In fact a strong asymptotic statement is

H_n=\log n +\gamma+\frac{1}{2n}+o\left(\frac{1}{n}\right).

Rather than address that, I will show that, asymptotically:

\log n+\gamma< H_n<\log n +\gamma+\frac{1}{n}.

We treat the upper bound first. Note that \log(n+1)=\log n + \log (1+\frac{1}{n})=\log n +\frac{1}{n}+O(\frac{1}{n^2}). So, just by bounding with areas, noting that we need to take the upper limit of the integral to be (n+1), we get:

H_n < \int_1^{n+1} \frac{dx}{x} + \gamma=\log(n+1)+\gamma\leq \log n + \frac{1}{n}+\gamma.

For the lower bound, it is required to show that

\int_n^{n+1}\frac{dx}{x}

is strictly greater than the red area contributing to \gamma that lies to the right of x=n+1 But for this we can use the same argument as before, by translating all the red areas as far to the left as possible so they all lie on top of each other, and in particular within a box of dimensions 1 x 1/n+1, which is less than the integral.

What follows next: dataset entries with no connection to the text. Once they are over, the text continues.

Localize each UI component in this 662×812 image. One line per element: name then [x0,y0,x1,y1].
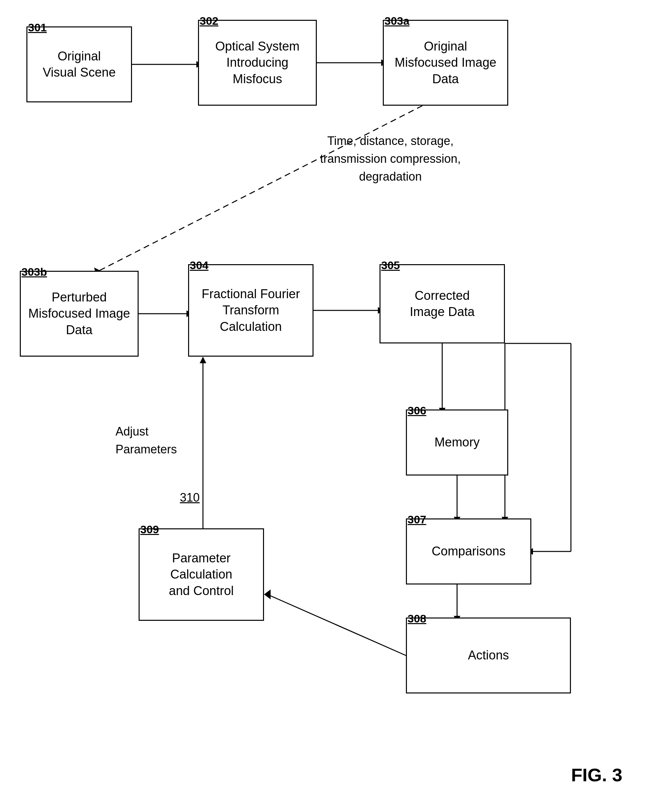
label-301: 301 [28,20,47,35]
310-label: 310 [180,491,200,504]
degradation-label: Time, distance, storage, transmission co… [320,134,461,183]
label-305: 305 [381,258,400,272]
box-301: 301 Original Visual Scene [26,26,132,102]
label-303b: 303b [21,264,47,279]
box-309: 309 Parameter Calculation and Control [138,528,264,621]
label-302: 302 [200,13,219,28]
adjust-params-label: Adjust Parameters [116,425,177,456]
box-303b: 303b Perturbed Misfocused Image Data [20,271,138,357]
label-308: 308 [408,611,426,626]
box-308: 308 Actions [406,617,571,693]
box-306: 306 Memory [406,409,508,475]
box-303a: 303a Original Misfocused Image Data [383,20,508,106]
degradation-text: Time, distance, storage, transmission co… [320,132,461,185]
box-302: 302 Optical System Introducing Misfocus [198,20,317,106]
box-309-text: Parameter Calculation and Control [169,550,234,599]
box-305: 305 Corrected Image Data [379,264,505,343]
svg-line-25 [267,594,406,656]
diagram-container: 301 Original Visual Scene 302 Optical Sy… [0,0,662,812]
box-305-text: Corrected Image Data [410,288,474,320]
box-304-text: Fractional Fourier Transform Calculation [202,286,300,335]
adjust-parameters-text: Adjust Parameters [116,423,177,458]
box-306-text: Memory [434,434,479,450]
label-309: 309 [140,522,159,536]
svg-marker-26 [264,590,271,599]
fig-label: FIG. 3 [571,764,622,786]
box-304: 304 Fractional Fourier Transform Calcula… [188,264,313,357]
label-303a: 303a [384,13,410,28]
label-306: 306 [408,403,426,418]
box-302-text: Optical System Introducing Misfocus [215,38,300,87]
box-307: 307 Comparisons [406,519,531,585]
box-308-text: Actions [468,647,509,664]
310-label-text: 310 [180,489,200,507]
label-304: 304 [190,258,209,272]
box-303b-text: Perturbed Misfocused Image Data [28,289,130,338]
svg-line-4 [99,106,423,271]
box-301-text: Original Visual Scene [43,48,116,81]
svg-marker-24 [200,357,206,363]
box-303a-text: Original Misfocused Image Data [395,38,496,87]
label-307: 307 [408,512,426,527]
box-307-text: Comparisons [432,543,506,559]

We conclude this article by relating these harmonic numbers to the Stirling numbers of the first kind, which are a particular example of Bell polynomials. The easiest way to state the result is

H_n=\frac{1}{n!}\#\{\text{permutations of }[n+1]\text{ with 2 cycles}\}.

To see why this might be, consider the number of permutations of [n+1] with two cycles of length k and n+1-k, where for now we assume these are not equal. Then the number of such permutations is

\binom{n+1}{k}(k-1)! (n-k)!=\frac{(n+1)!}{k\cdot(n-k+1)}=n!\left[\frac{n+1}{k\cdot(n-k+1)}\right]= n!\left[\frac{1}{k}+\frac{1}{n-k+1}\right].

After checking the case k=n+1/2 if applicable, and making sure all the bounds match up correctly, the result follows.